The finding that nearly 70 percent of uninjured high school pitchers show structural abnormalities on MRI fundamentally challenges how we think about imaging in throwing athletes. These aren't rare anomalies, they're common adaptive responses to the repetitive high-magnitude loading that defines pitching. UCL thickening, posteromedial sclerosis, osteophytes, and even cartilage changes appear frequently in athletes who have no pain, no functional limitations, and no history of injury. The same patterns show up in professional pitchers, in elite prospects, and across different populations of throwers. What this tells us is that "abnormal" imaging findings are often the norm for this population, and interpreting them requires clinical expertise that goes far beyond basic radiology training.
The disconnect between structure and symptoms is clear in the research. Asymptomatic athletes frequently have high-grade UCL tears, symptomatic athletes sometimes have normal-looking ligaments, and the imaging findings that we think should predict clinical outcomes often don't. Return to play after surgery doesn't guarantee return to performance, and revision surgery rates are climbing, suggesting that we may be operating on structural findings that didn't need surgical intervention in the first place.

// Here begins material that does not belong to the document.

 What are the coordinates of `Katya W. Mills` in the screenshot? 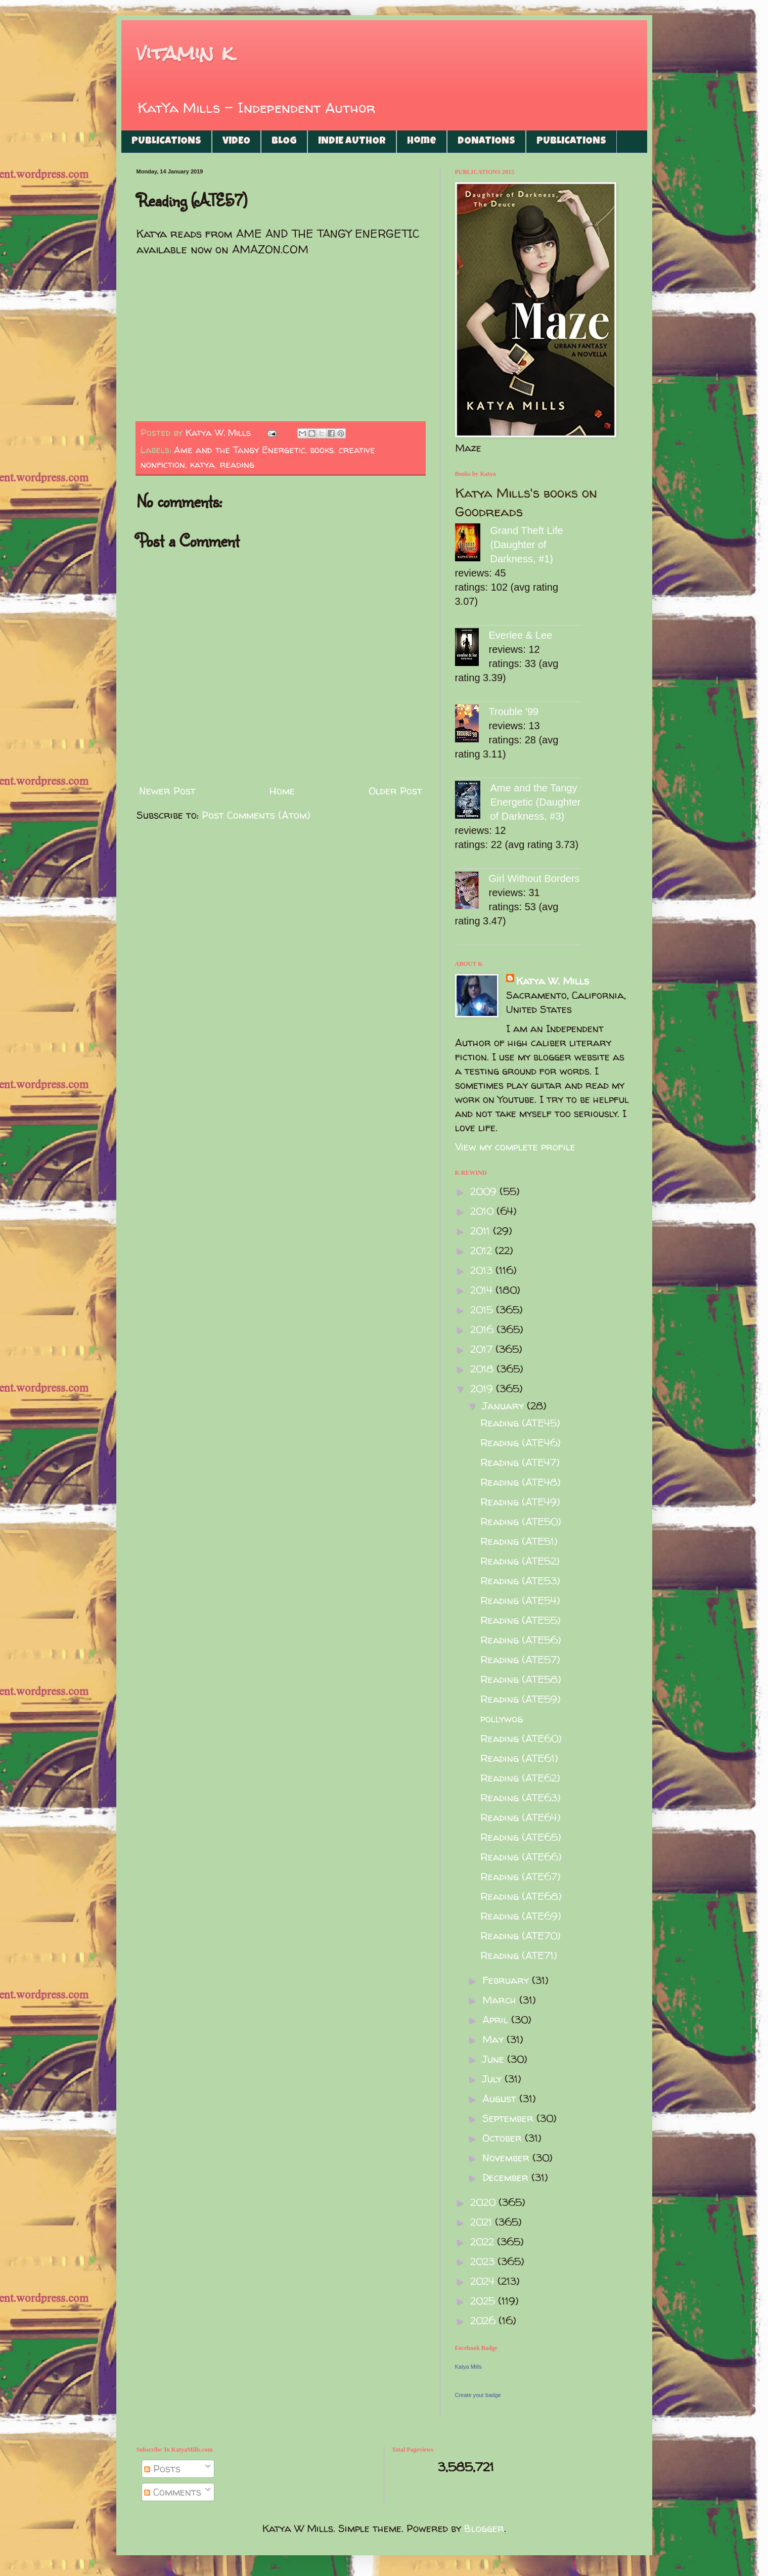 It's located at (552, 981).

All of this points to the same conclusion, imaging is a tool, not a diagnosis, and it must be interpreted in the context of an athlete's symptoms, physical exam, performance history, and the unique demands of their sport.
For athletes, parents, and coaches, the takeaway is straightforward but critical. Work with clinicians who have extensive experience evaluating throwing athletes, don't panic when an MRI shows findings that sound scary, prioritize symptoms and function over imaging abnormalities, and be extremely cautious about intervening on asymptomatic structural changes. The human body adapts to the demands placed on it, and in pitchers, that adaptation often looks abnormal to someone who doesn't understand the context. Learning to distinguish between healthy adaptation and true pathology is not easy, but it's essential if we want to avoid overtreating athletes who are doing just fine and undertreating the ones who actually need help. You are not your MRI, and the sooner we internalize that principle, the better equipped we'll be to make smart decisions about pitcher health and performance.